### Work request
Verbatim copy without images: repeat the records in full.

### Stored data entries
_____

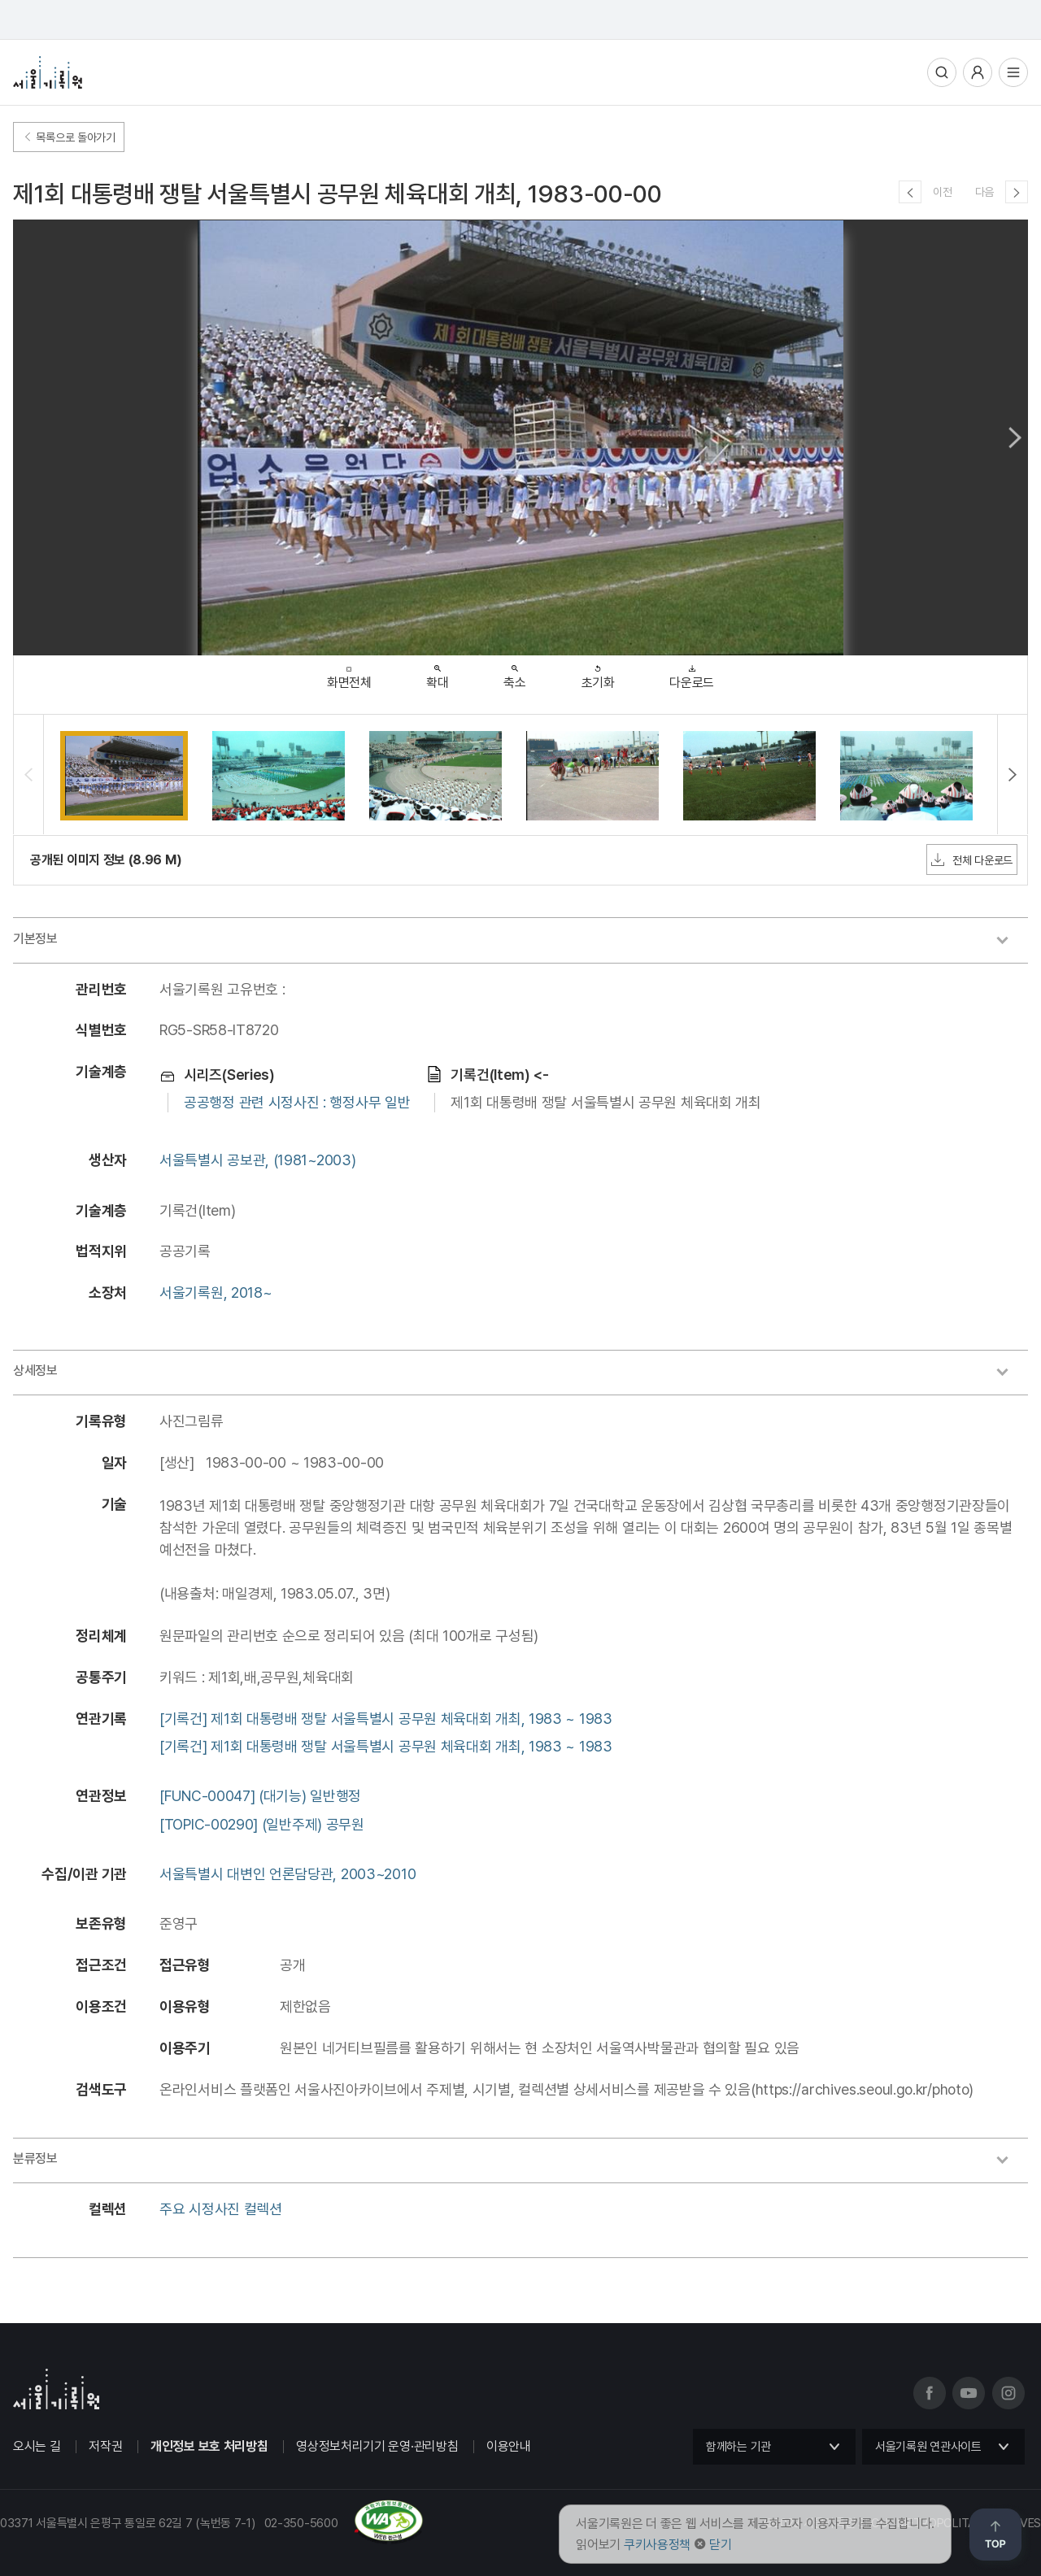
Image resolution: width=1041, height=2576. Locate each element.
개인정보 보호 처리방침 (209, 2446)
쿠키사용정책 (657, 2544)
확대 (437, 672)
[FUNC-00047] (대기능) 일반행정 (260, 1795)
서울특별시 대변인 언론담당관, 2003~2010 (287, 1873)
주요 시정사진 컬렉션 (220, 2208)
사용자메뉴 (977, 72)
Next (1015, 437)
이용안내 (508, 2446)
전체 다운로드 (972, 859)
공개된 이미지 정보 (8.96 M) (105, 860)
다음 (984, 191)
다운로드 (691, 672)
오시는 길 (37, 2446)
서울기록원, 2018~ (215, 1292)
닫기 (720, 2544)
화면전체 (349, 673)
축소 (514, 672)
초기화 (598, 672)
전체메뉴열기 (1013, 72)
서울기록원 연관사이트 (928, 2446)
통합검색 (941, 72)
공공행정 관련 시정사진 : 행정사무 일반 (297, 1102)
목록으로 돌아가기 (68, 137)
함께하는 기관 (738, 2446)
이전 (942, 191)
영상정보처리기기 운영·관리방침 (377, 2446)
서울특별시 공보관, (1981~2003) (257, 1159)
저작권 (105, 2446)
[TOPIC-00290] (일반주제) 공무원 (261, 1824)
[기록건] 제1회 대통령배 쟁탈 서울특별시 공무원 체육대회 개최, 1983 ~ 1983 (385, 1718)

_____

### Task solution
Image resolution: width=1041, height=2576. Locate each element.
개인정보 보호 처리방침 (209, 2446)
쿠키사용정책 (657, 2544)
확대 (437, 672)
[FUNC-00047] (대기능) 일반행정 (260, 1795)
서울특별시 대변인 언론담당관, 2003~2010 (287, 1873)
주요 시정사진 컬렉션 (220, 2208)
사용자메뉴 (977, 72)
Next (1015, 437)
이용안내 (508, 2446)
전체 다운로드 (972, 859)
공개된 이미지 정보 (8.96 M) (105, 860)
다음 (984, 191)
다운로드 (691, 672)
오시는 길 (37, 2446)
서울기록원, 2018~ (215, 1292)
닫기 (720, 2544)
화면전체 (349, 673)
축소 (514, 672)
초기화 (598, 672)
전체메뉴열기 (1013, 72)
서울기록원 연관사이트 (928, 2446)
통합검색 (941, 72)
공공행정 관련 시정사진 : 행정사무 일반 (297, 1102)
목록으로 돌아가기 (68, 137)
함께하는 기관 (738, 2446)
이전 (942, 191)
영상정보처리기기 운영·관리방침 (377, 2446)
서울특별시 공보관, (1981~2003) (257, 1159)
저작권 (105, 2446)
[TOPIC-00290] (일반주제) 공무원 (261, 1824)
[기록건] 제1회 대통령배 쟁탈 서울특별시 공무원 체육대회 개최, 1983 ~ 1983 (385, 1718)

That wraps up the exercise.